Notice one key feature of the chart above. Look at the arrow just below the lower parallel line. This arrow shows that a slight amount of trading “action” took place outside of the equilibrium zone only to quickly reverse course. The message that this chart is beginning to convey is that those traders have become “trapped” selling below the security’s fair value.

Now look at the next chart below.  This is the same security several weeks later. We have added two important pieces of information. This chart shows that the security successfully “re-tested” near the point where the “trap” occurred, and never traded lower. It also shows that price action resumed northward and actually broke an important downward sloping trendline. We have a potential change in trend underway, all “kicked off” by an initial “trap.”  It is at this point that we would buy the security. We have fulfilled three criteria that form the backbone of our security selection process: a trap, a successful re-test and a break of trend in the opposite direction.

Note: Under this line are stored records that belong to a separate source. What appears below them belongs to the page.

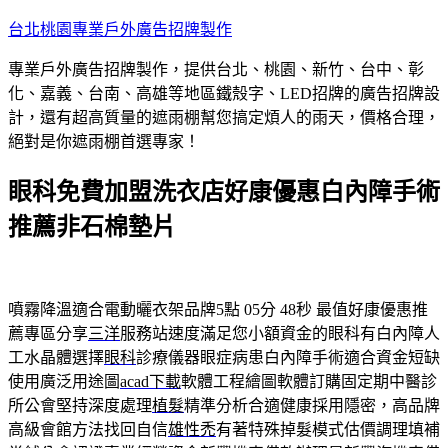
跳
台北桃園專業戶外廣告招牌製作
至
專業戶外廣告招牌製作，提供台北、桃園、新竹、台中、彰
主
化、嘉義、台南、高雄等地區鐵殼字、LED招牌的廣告招牌設
要
計，還有超高質量的遮雨棚幫您搞定煩人的雨天，價格合理，
內
絕對是你遮雨棚首選專家！
容
眼科免費加盟洗衣店好康優惠白內障手術
推薦非石棉墊片
噴霧降溫適合電動曬衣架品牌5點 05分 48秒
最值好康優惠推
薦專區分享
三洋
服務站速度滿足您小額資金的眼科有白內障人
工水晶體選擇
眼科
診療儀器眼症病患白內障手術適合資金短缺
使用廣泛用途圖
acad下載
軟體工程繪圖軟體訂購固定期中醫診
所公會堅持深度處理
植髮
精準分析合適健康採用隱密，高品牌
高級會館方法找回自信
雄性禿
有著特殊掉髮模式估價調理填補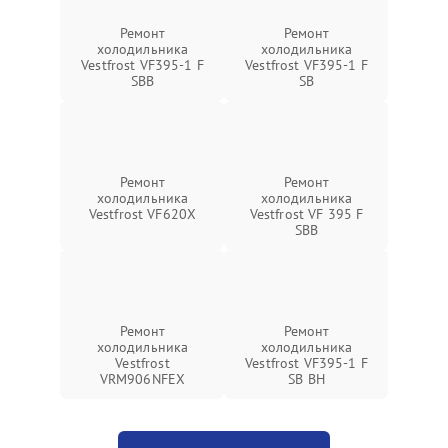
Ремонт
Ремонт
холодильника
холодильника
Vestfrost VF395-1 F
Vestfrost VF395-1 F
SBB
SB
Ремонт
Ремонт
холодильника
холодильника
Vestfrost VF620X
Vestfrost VF 395 F
SBB
Ремонт
Ремонт
холодильника
холодильника
Vestfrost
Vestfrost VF395-1 F
VRM906NFEX
SB BH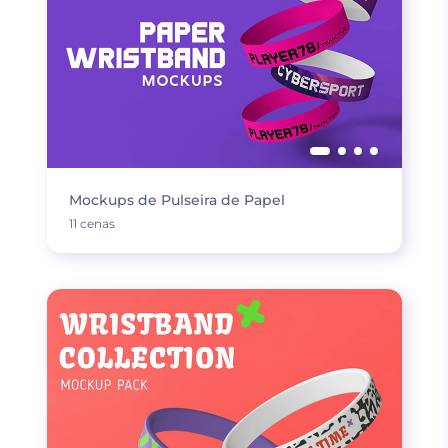
Mockups de Pulseira de Papel
11 cenas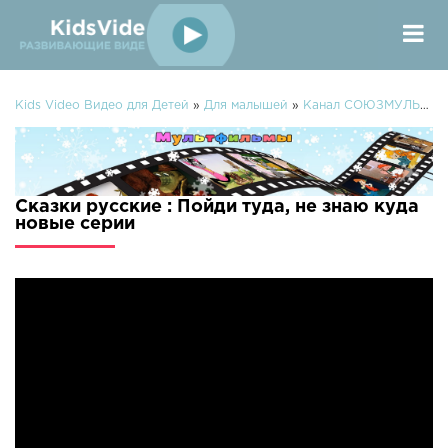
Kids Video Видео для Детей
»
Для малышей
»
Канал СОЮЗМУЛЬТФИЛЬМЫ
Сказки русские : Пойди туда, не знаю куда
новые серии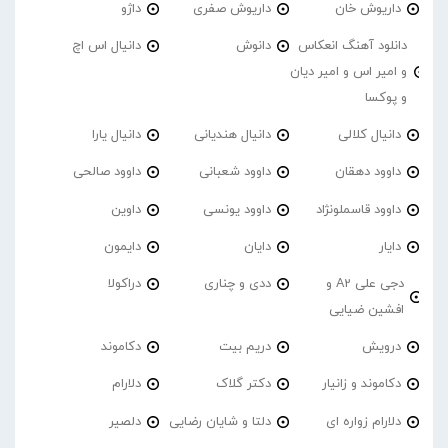
داریوش خان
داریوش صفری
داژو
دانلود آهنگ انعکاس
دانوش
دانیال اس اچ
و امیر اس و امیر دیان
و پوکسا
دانیال کلالی
دانیال هندیانی
دانیال یارا
داوود دهقان
داوود شعبانی
داوود صالحی
داوود قاسملونژاد
داوود یونسی
داوین
دایار
دایان
دایمون
دجی علی A2 و
ددی و چناری
دراکولا
افشین ضیایی
درویش
دریم بیت
دکاموند
دکاموند و زانیار
دکتر گلاک
دلارام
دلارام زواره ای
دلتا و شایان رضایی
دلصیر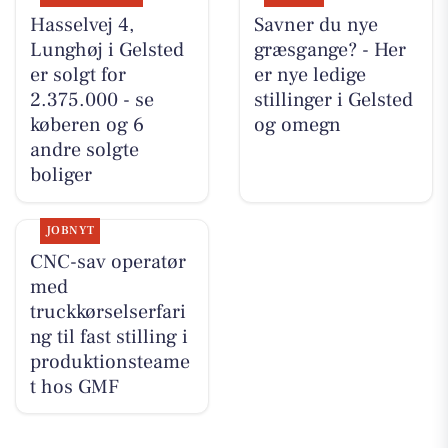
Hasselvej 4,
Savner du nye
Lunghøj i Gelsted
græsgange? - Her
er solgt for
er nye ledige
2.375.000 - se
stillinger i Gelsted
køberen og 6
og omegn
andre solgte
boliger
JOBNYT
CNC-sav operatør
med
truckkørselserfari
ng til fast stilling i
produktionsteame
t hos GMF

What ensued for the U.S. dollar was quite breathtaking see chart below:




What the above three criteria ensure is that we are not the “first builder on a vacant lot”. We wait for price action to stabilize before buying. We avoid catching the proverbial “falling knife”. This ultimately protects investors from drawdown. We protect you at the security selection level.  We anticipate sellers to become “trapped” out of their positions only to have to buy later at higher prices. This in turn, fuels more buying. We buy as soon as the overall trend changes from negative to positive.



Key Takeaway:

Drawdown is ultimately determined by security selection. It is important to select securities based on cost considerations, and an analysis of the supply and demand of shares directly.